■ Entries provided

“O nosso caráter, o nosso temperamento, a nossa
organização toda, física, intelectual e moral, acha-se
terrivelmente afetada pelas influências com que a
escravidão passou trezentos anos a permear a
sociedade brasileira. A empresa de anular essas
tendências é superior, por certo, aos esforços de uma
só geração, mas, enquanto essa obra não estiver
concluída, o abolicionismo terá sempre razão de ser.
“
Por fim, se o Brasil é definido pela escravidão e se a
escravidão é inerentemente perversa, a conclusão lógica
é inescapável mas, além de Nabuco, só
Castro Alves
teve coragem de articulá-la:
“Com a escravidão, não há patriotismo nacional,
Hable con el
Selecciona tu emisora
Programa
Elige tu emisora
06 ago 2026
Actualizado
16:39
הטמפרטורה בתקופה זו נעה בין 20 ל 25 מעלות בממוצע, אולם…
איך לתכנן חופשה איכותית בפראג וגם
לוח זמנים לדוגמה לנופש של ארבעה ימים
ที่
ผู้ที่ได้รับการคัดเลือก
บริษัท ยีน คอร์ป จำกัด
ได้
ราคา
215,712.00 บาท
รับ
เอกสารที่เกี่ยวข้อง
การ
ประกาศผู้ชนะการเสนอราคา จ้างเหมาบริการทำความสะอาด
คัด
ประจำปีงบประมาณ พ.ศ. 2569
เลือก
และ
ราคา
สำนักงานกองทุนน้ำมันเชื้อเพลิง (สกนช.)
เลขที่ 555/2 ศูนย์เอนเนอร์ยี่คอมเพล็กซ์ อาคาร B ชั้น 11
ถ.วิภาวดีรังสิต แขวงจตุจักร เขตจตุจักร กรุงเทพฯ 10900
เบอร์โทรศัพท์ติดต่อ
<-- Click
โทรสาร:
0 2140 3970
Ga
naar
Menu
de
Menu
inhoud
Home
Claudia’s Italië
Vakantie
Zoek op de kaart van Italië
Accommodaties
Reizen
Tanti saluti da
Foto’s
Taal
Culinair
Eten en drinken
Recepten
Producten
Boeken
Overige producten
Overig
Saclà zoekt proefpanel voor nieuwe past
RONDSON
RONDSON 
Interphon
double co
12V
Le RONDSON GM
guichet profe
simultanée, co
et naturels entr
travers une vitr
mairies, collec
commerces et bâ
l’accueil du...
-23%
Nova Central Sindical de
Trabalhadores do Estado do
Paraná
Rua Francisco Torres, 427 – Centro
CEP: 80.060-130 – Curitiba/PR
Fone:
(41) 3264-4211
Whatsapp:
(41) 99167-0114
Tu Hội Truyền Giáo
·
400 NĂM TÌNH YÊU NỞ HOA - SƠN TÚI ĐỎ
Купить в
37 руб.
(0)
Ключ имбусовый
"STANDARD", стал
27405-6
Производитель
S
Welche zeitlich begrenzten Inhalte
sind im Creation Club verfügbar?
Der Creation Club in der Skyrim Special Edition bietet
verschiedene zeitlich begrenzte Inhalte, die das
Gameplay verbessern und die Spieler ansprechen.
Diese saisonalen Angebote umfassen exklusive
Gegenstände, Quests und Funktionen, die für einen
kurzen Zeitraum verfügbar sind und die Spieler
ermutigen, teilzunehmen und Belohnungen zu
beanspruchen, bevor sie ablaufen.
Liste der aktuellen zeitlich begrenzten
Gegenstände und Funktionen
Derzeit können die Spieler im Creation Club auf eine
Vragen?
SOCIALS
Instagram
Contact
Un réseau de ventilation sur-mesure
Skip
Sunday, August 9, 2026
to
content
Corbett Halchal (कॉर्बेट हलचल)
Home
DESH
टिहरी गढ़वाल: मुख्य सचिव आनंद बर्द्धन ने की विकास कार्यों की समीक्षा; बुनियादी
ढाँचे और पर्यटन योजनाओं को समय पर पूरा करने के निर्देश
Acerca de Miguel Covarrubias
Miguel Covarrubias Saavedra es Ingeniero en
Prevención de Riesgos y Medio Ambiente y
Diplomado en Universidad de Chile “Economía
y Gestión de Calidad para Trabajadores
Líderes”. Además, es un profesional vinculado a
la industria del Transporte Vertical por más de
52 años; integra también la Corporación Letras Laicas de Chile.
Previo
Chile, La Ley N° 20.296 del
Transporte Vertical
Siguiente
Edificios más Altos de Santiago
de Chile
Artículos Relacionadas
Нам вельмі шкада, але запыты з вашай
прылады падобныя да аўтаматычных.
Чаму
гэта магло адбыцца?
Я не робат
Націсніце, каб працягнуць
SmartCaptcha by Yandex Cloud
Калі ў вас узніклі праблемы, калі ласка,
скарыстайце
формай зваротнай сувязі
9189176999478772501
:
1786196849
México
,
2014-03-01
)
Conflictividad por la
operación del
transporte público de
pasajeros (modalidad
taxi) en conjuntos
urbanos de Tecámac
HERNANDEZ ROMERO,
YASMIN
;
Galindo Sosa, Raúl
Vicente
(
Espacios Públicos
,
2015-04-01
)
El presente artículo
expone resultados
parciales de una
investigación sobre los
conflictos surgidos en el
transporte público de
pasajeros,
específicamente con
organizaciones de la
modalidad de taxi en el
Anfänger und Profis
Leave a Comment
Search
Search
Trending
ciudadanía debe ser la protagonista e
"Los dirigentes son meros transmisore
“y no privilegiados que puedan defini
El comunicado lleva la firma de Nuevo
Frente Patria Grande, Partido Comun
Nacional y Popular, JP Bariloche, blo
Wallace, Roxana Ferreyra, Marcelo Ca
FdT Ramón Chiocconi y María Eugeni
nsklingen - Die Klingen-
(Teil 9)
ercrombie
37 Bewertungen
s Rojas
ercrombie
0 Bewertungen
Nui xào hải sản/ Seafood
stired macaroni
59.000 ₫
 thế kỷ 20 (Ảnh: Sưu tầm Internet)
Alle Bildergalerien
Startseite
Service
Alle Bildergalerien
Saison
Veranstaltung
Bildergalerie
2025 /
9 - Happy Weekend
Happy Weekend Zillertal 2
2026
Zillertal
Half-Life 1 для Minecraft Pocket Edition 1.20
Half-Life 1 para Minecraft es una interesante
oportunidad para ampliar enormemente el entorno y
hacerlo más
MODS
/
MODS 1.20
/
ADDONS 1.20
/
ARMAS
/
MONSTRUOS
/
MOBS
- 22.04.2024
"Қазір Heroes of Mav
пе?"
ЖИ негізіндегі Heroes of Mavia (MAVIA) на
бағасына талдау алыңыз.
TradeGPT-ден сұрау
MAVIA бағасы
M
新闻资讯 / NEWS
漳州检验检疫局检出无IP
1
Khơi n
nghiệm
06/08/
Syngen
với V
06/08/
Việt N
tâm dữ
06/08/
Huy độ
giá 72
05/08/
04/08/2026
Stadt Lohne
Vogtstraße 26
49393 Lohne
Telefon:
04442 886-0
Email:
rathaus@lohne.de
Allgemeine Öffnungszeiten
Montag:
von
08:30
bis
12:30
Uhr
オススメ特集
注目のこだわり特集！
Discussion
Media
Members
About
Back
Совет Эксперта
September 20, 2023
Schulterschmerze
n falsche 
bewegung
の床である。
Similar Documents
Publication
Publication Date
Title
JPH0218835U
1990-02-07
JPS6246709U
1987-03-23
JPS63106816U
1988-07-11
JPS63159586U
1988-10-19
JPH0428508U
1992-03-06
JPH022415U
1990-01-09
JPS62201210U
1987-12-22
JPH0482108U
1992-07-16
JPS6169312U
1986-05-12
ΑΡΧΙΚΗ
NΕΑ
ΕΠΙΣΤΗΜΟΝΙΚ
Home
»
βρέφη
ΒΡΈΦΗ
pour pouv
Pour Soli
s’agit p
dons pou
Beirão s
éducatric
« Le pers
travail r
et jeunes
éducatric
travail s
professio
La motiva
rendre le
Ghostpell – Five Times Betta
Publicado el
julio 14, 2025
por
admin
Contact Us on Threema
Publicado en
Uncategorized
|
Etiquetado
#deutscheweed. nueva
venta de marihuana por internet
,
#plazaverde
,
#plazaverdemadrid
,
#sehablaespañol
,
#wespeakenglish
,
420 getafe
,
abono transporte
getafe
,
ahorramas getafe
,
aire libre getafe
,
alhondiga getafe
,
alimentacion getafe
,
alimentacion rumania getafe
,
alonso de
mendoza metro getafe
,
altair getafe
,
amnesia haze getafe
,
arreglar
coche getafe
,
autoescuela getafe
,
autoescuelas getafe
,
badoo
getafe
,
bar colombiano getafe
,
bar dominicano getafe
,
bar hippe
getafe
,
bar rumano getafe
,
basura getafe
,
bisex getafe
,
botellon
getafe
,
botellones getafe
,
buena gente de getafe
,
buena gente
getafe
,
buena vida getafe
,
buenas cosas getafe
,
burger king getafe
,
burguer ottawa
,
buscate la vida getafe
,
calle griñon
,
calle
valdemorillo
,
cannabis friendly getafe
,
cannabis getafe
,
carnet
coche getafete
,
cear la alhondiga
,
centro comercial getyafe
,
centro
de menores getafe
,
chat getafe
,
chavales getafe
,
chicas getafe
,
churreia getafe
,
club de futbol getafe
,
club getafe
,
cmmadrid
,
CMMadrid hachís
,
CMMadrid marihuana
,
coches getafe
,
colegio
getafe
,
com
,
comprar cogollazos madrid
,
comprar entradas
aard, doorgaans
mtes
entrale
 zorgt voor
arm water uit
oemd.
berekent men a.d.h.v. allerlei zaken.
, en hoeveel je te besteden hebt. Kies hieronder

■ What to do
Check each line of the listing above for the string "Edition", then please give the number of lines where it appears and nothing else.

■ Your solution
2